TASK DESCRIPTION: Write out, word for word, only the lines from the one with "intactas las aspiraciones de luchar por el" to the end of the data below.

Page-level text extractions
━━━━━━━━━━

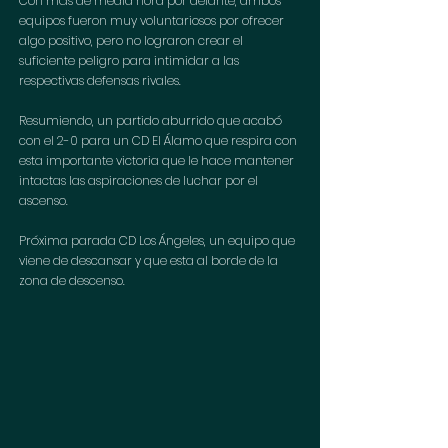
Con más de media hora por delante, ambos 
equipos fueron muy voluntariosos por ofrecer 
algo positivo, pero no lograron crear el 
suficiente peligro para intimidar a las 
respectivas defensas rivales. 
Resumiendo, un partido aburrido que acabó 
con el 2-0 para un CD El Álamo que respira con 
esta importante victoria que le hace mantener 
intactas las aspiraciones de luchar por el 
ascenso.
Próxima parada CD Los Ángeles, un equipo que 
viene de descansar y que esta al borde de la 
zona de descenso.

━━━━━━━━━━

OUTPUT BELOW:
intactas las aspiraciones de luchar por el 
ascenso.
Próxima parada CD Los Ángeles, un equipo que 
viene de descansar y que esta al borde de la 
zona de descenso.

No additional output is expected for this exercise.